The co-administration of pharmacotherapy and psychotherapy (i.e., combined treatment) has gained acknowledgement as a superior approach for many younger adults with depression (Thase et al., 1997). One might wonder if there is any reason to suspect that combined treatment has less value in treating older patients or that psychotherapy is less effective among older than younger adults. Although a number of studies clearly demonstrate the efficacy of psychotherapy for older adults, only a few have contrasted the responsiveness of different age groups within the same study. The results from these studies suggest at least that combined treatment retains efficacy among older patients. Reynolds et al. (1996), for example, found no significant difference between elderly (mean age=67.9) and midlife (mean age=38.5) patients in responsiveness to the combination of IPT plus a tricyclic antidepressant (nortriptyline for the elderly, imipramine(Drug information on imipramine) [Tofranil] for the midlife patients), although the midlife patients showed a more rapid recovery. In a related subsequent study, the results for patients older than 70 demonstrated a positive short-term response but noted a significantly higher long-term relapse than for younger groups (Reynolds et al., 1999).

Positive results notwithstanding, the administration of either psychotherapy or pharmacotherapy to older adults may be met with resistance from a variety of sources.
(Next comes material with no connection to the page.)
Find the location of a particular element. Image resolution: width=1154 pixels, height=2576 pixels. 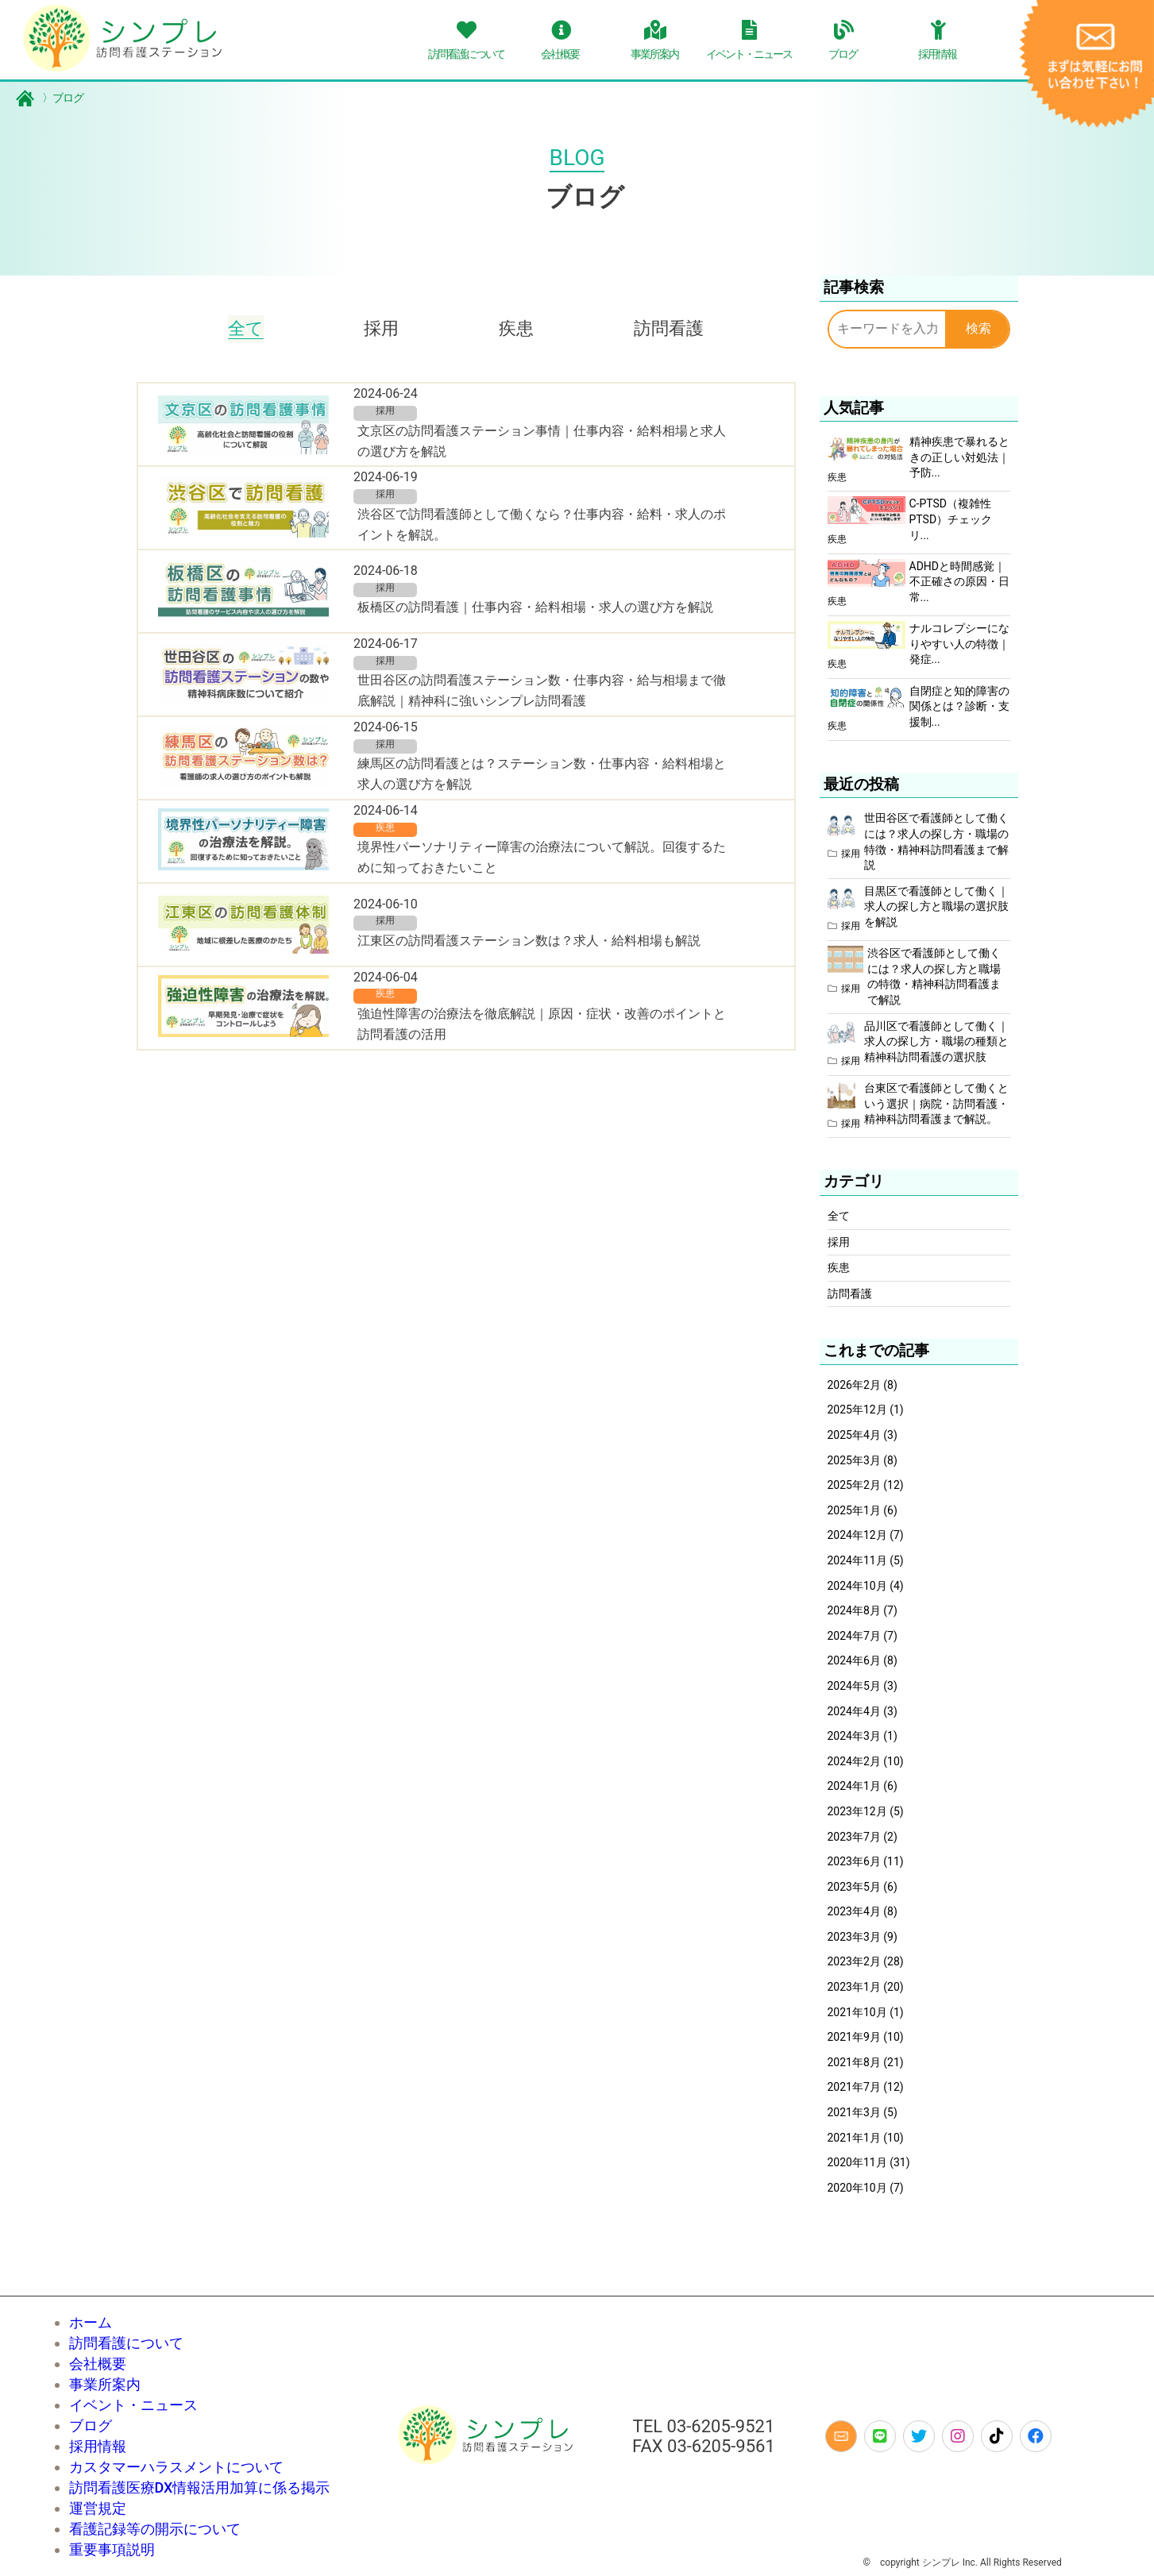 2024年8月 is located at coordinates (854, 1610).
The problem of nonadherence to an antidepressant regimen highlights one of the important complementary interactions of these two treatment approaches. In addition to many practical obstacles to adherence, such as the high cost of pharmaceuticals in the context of limited income and insurance coverage, psychological factors also undermine adherence. The association of psychotropic medication with mental illness and all the attendant negative connotations, the loss of control involved in the ingestion of a prescribed medication, the unavoidable confrontation of illness and/or physical decline implicit in taking "one more pill," the realization that permanent reliance on antidepressant medication may be necessary to reduce the risk of future depressive episodes, and the negative effects of depressive self-assessments on self-esteem are all significant psychological barriers to medication adherence. Combined treatment or, at a minimum, extra attention to psychoeducation about depression and its treatment can work to overcome these barriers and facilitate treatment. Psychoeducation alone, which can be provided in a primary care setting by a physician's assistant or nurse practitioner if a psychotherapist is not available or acceptable, should address the older adult's view of depression as a weakness rather than as simply an illness, the importance of medication compliance and any misconceptions about the nature of the psychotherapeutic process.